The Spotify model has often been referenced as a way to structure engineering teams for agility and independence. It promotes business-owned product teams, where engineers report into product owners, and uses guilds to ensure that teams stay aligned on best practices. However, guilds often become more like “book clubs,” where participation is optional and relies on personal time. This happens because business line managers prioritize deliverables over cross-organizational collaboration, making it difficult to maintain alignment at scale.
Meanwhile, Team Topologies offers a different focus, looking at how different types of teams interact and organize. It doesn’t rely on guilds but instead emphasizes reducing dependencies and clarifying team responsibilities.
One of the main reasons I organize engineers into a single reporting line, rather than under product ownership, is to avoid these pitfalls. By centralizing the reporting structure, I can prioritize time for engineers to focus on cross-organizational standards and collaboration, ensuring alignment across teams without relying on optional participation.
The Importance of Alignment and Shared Processes
While models like Spotify emphasize team independence, they sometimes miss the mark on alignment.
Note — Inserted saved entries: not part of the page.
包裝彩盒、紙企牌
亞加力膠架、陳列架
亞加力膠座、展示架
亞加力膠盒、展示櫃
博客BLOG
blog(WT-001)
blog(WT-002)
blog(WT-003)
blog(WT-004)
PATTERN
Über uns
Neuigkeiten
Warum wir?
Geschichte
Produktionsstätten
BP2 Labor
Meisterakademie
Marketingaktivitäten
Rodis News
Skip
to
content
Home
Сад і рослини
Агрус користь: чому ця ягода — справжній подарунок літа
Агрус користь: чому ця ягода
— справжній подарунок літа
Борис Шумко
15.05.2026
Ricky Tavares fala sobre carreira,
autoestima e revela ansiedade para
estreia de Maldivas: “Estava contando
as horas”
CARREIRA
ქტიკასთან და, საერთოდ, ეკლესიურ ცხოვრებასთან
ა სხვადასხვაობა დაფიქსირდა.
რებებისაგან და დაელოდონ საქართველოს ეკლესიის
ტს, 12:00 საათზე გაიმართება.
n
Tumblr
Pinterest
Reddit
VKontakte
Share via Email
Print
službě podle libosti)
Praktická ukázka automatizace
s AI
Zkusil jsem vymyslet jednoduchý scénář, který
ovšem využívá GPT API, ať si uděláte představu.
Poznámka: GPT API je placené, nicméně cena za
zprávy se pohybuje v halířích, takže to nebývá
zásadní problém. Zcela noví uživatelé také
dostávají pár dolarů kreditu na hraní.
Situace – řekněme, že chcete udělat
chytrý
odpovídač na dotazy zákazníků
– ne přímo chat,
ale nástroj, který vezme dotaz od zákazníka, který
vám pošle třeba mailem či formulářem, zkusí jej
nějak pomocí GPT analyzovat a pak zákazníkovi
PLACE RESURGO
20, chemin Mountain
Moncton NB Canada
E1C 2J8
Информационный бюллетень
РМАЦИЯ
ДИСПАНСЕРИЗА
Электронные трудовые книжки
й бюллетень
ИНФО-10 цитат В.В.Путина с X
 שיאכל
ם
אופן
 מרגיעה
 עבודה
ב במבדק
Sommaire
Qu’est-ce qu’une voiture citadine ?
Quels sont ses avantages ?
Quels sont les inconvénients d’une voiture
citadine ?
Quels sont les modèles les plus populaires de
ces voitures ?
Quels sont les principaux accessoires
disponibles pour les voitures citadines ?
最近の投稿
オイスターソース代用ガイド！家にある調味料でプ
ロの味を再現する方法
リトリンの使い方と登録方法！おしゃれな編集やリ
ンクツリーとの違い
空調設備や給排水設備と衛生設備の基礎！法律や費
It’s critical that teams don’t end up siloed, each solving the same problems in different ways, or worse, working against established company practices. This is where alignment on best practices, methods, and tools becomes crucial.
Take the US Navy SEAL teams as an example. They are known for their ability to operate independently, much like Scrum teams. However, what people tend to overlook is that all SEAL teams undergo the same training, use the same equipment, and follow standardized methods and processes. This shared foundation is what allows them to operate seamlessly when they come together, even though they work independently most of the time.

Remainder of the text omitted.